Подъезжали к будке ГАИ, монументальной, кирпичной, и с окнами на четыре стороны света в рост человека. Универмаг настоящий, туда бы, за стекла-то, манекены поставить, женщин в нижнем белье, веселая была бы витрина, но за стеклом маячила красная фуражка милиционера. Бублик сбавил газ и, можно сказать, прокрался мимо поста с потной спиной: остановит гражданин милиционер, сойдет с колокольни своей, заставит подышать в колбочку: тогда — дохлое дело, вчерашняя поллитровка даст о себе знать сразу! Слава богу, пронесло. Сейчас бугорок, за ним — трамвайное кольцо, еще километров пять асфальта, и дальше уж пойдет гравийка. Аким Никифорович успокоился и начал думать о том, что бы такое сказать назидательное детям своим. И сказал, качая головой:
— Мы дневники заполняли. Мы в строгости росли.
— Отец высшее образование получил! — подхватила Шурочка, ворочаясь на тесном сиденье. — А высшее образование даром не дается. Отец баклуши не бил во дворе, он уроки готовил. Он по специальности инженер-строитель. Эта специальность везде нужная, кусок хлеба всегда обеспечит. Ты ведь на «хорошо» и «отлично» учился, отец? — осведомилась Шурочка с подковыром.

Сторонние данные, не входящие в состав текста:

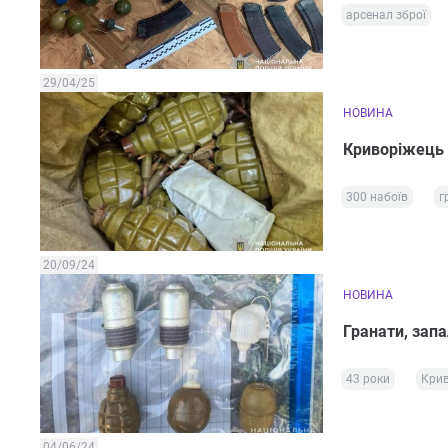
арсенал зброї
29/04/25
НОВИНА
Криворіжець з
300 набоїв
г
20/09/24
НОВИНА
Гранати, запа
43 роки
Крив
04/06/24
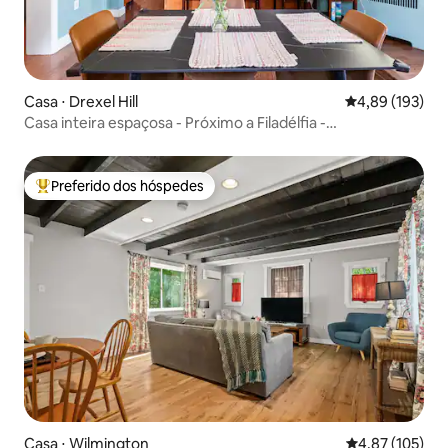
Casa ⋅ Drexel Hill
4,89 de uma av
4,89 (193)
Casa inteira espaçosa - Próximo a Filadélfia -
Estacionamento gratuito
Preferido dos hóspedes
Entre os melhores preferidos dos hóspedes
Casa ⋅ Wilmington
4,87 de uma av
4,87 (105)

Аким далеко бросил окурок, покосился на жену недобро и пробормотал стеснительно, что, дескать, всякое бывало, но в основном, если взять, то сносно получалось. Конечно, студенчество, например, и есть студенчество — золотая пора, молодость, соблазнов много: и на танцульки тянет, и в ресторан, но главное — это воля: есть воля, все получится, нет ее — пиши пропало.

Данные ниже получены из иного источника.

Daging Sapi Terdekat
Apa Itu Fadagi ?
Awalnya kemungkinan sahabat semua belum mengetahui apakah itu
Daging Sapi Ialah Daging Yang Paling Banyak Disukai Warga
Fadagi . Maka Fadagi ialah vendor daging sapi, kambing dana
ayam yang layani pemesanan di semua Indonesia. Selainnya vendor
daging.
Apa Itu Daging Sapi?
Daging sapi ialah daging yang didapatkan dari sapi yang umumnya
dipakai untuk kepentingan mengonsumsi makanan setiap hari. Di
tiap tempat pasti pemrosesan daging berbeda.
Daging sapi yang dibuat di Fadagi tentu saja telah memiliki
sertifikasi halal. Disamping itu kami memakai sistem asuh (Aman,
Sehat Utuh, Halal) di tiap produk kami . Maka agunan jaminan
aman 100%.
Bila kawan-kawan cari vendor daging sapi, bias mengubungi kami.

— Слышали! — с бабьим коварством подхватила Шурочка. — Волю надо воспитывать неустанно. Отец у нас — волевой человек.
Дети возились сзади, будто мыши, и на мораль не, реагировали. Шурочку такое невнимание задело:
— Ну, что молчите?
— Ничего.
— Как же это — ничего? С отца пример брать будете?

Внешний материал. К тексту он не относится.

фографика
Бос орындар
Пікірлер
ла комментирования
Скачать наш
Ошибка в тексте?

— Мы и берем, — в голосе Бори (или Лени?) была ехидца. — Бабушка нам даже расписание показывала. Папа уже в пятом классе по расписанию жил.
У Акима Бублика враз побагровела шея. «Старая дура! Надо же, сохранила бумагу, будь она неладна!» Еще промелькнула мысль о том, что вчера и сегодня как нарочно всплывают эпизоды жизни, о которых не хотелось бы вспоминать. «Старая дура!»
В пятом классе было? В пятом, кажется. Да. Встал вопрос в пятом классе, что называется, ребром: или Акима Бублика исключить из школы по причине его феноменальной нерадивости, или перевести хотя бы классом ниже. Мать, Серафима Ивановна Бублик, директору школы чуть не выцарапала глаза. «Мой ребенок не глупей разных там очкариков, он наизусть стихи знает, у него память свежая. Думаете, если муж мой рабочий, так над нами изгаляться можно!? Думаешь, раз шляпу нацепил и штаны погладил, так тебе все дозволено!?»
Директор, моложавый и кипенно седой мужчина с орденскими ленточками на лацкане хорошо пошитого пиджака, прижимал руку к сердцу, взывал к благоразумию («Здесь все-таки не базар, уважаемая!»), но впустую старался директор навести равновесие. Педсовет был шокирован, мать выскочила из кабинета с шумом и поволокла Акима прочь за руку, будто пустого, одела его кое-как в раздевалке, потом швырнула с высокого крыльца и пошла без оглядки, губы ее пузырились слюной, пуховая шаль сползла с плеч, обнажив тяжелый бугор искусственных волос, завернутый кренделями. Аким плелся позади и взвизгивал, как щенок. Матери вытье это опостылело, и через квартал, у трамвайной остановки, она отвесила толстому своему сыну такую оплеуху — «ирод проклятущий!» — что он едва не попал под копыта лошади с телегой, нагруженной пустыми ящиками. Возчик вздел коня на дыбки и погрозил матери пальцем.